File: syntax.txt

package info (click to toggle)
lightproof 1.5~b3-3
links: PTS
area: main
in suites: wheezy
size: 580 kB
sloc: python: 896; xml: 48; makefile: 33; sh: 16
file content (334 lines) | stat: -rw-r--r-- 9,299 bytes
= Encoding =

UTF-8

= Rule syntax =

pattern -> replacement # message

or (see Conditions)

pattern <- condition -> replacement # message

or

pattern <- condition -> = replacement # = expression_for_message
pattern <- condition -> = expression_to_generate_replacement_string # message
pattern <- condition -> = expression_to_generate_replacement_string # = expression_for_message


Basically pattern and replacement will be the parameters of the
standard Python re.sub() regular expression function (see also
Python regex module documentation for regular expression syntax:
http://docs.python.org/library/re.html).

Example 0. Report "foo" in the text and suggest "bar":

foo -> bar # Use bar instead of foo.

Example 1. Recognize and suggest missing hyphen:

foo bar -> foo-bar # Missing hyphen.

= Rule Sections =

Example 2. Recognize double or more spaces and suggests a single space:

[char]

"  +" -> " " # Extra space.

The line [char] changes the default word-level rules to character-level ones.
Use [Word] to change back to the (case-insensitive) word-level rules.
Also [word] is for the case-sensitive word-level rules, and [Char] for the
case-insensitive character-level rules.

ASCII " characters protect spaces in the pattern and in the replacement text.
Plus sign means 1 or more repetitions of the previous space.

= Other examples =

Example 3. Suggest a word with correct quotation marks:

\"(\w+)\" -> “\1” # Correct quotation marks.
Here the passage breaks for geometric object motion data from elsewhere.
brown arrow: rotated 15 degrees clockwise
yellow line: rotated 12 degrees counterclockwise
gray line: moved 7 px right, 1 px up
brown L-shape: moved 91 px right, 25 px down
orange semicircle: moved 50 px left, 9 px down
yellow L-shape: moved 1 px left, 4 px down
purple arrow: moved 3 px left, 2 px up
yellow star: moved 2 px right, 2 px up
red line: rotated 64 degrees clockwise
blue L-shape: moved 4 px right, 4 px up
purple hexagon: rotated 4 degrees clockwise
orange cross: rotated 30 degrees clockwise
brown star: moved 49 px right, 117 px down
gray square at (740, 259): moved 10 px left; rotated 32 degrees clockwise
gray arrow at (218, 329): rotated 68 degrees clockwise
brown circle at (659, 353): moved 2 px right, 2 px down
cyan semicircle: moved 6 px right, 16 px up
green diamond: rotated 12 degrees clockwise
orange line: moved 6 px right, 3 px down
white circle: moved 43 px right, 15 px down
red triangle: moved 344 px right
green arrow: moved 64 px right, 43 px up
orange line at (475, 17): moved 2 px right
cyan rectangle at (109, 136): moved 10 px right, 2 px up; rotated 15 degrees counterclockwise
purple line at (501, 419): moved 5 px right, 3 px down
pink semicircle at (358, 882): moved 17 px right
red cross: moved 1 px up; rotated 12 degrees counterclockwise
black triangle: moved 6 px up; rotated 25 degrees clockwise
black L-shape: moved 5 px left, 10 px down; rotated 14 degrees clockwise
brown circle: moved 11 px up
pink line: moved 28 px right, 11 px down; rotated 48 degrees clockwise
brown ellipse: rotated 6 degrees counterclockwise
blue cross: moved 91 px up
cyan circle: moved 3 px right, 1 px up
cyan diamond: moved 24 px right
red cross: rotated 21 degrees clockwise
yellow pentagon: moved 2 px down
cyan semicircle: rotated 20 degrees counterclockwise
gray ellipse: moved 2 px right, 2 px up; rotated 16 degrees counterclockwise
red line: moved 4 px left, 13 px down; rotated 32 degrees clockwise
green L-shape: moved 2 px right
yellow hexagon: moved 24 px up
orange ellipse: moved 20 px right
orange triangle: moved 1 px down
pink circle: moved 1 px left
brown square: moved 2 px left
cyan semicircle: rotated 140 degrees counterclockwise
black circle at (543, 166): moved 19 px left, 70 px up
(Here \" is an ASCII quotation mark, \w means an arbitrary letter,
+ means 1 or more repetitions of the previous object,
The parentheses define a regex group (the word). In the
replacement, \1 is a reference to the (first) group of the pattern.)

Example 4. Suggest the missing space after the !, ? or . signs:

\b([?!.])([a-zA-Z]+) -> \1 \2 # Missing space?

\b is the zero-length word boundary regex notation, so
\b signs the end and the begin of the words.

The [ and ] define a character pattern, the replacement will contain
the actual matching character (?, ! or .), a space and the word after
the punctuation character.
Note: ? and . characters have special meanings in regular expressions,
use [?] or [.] patterns to check "?" and "." signs in the text.

== Multiple suggestions ==

Use \n (new line) in the replacement text to add multiple suggestions:

foo -> Foo\nFOO\nBar\nBAR # Did you mean:

(Foo, FOO, Bar and BAR suggestions for the input word "foo")

= Expressions in the suggestions =

Suggestions (and warning messages) started by an equal sign are Python string expressions
extended with possible back references and named definitions:

Example:

foo\w+ -> = '"' + \0.upper() + '"' # With uppercase letters and quoation marks

All words beginning with "foo" will be recognized, and the suggestion is
the uppercase form of the string with ASCII quoation marks: eg. foom -> "FOOM".

== No suggestion ==

You can display message without making suggestions. For this purpose, use a single character _ in the replacement field.

Example:

foobar -> _ # Message

== Longer explanations ==

Warning messages can contain optional URLs for longer explanations separated by "\n":

(your|her|our|their)['’]s -> \1s # Possessive pronoun: \n http://en.wikipedia.org/wiki/Possessive_pronoun

== Back references in explanations ==

(fooo) bar -> foo bar # “\1” should be:

== Default variables ==

LOCALE

It contains the current locale of the checked paragraph. Its fields:
For en-US LOCALE.Language = "en" and LOCALE.Country = "US", eg.

colour <- LOCALE.Language == "US" -> color # Use American English spelling.

TEXT

Full text of the checked paragraph.

== Name definitions ==

Lightproof supports name definitions to simplify the
description of the complex rules.

Definition:

name pattern # name definition

Usage in the rules:

"{name} " -> "{name}. " # Missing dot?

{Name}s in the first part of the rules mean
subpatterns (groups). {Name}s in the second
part of the rules mean back references to the
matched texts of the subpatterns.

Example: thousand markers (10000 -> 10,000 or 10 000)

# definitions
d \d\d\d	# name definition: 3 digits
d2 \d\d		# 2 digits
D \d{1,3}	# 1, 2 or 3 digits

# rules
# ISO thousand marker: space, here: no-break space (U+00A0)
{d2}{d} -> {d2},{d}\n{d2} {d}           # Use thousand marker (common or ISO).
{D}{d}{d} -> {D},{d},{d}\n{D} {d} {d}   # Use thousand markers (common or ISO).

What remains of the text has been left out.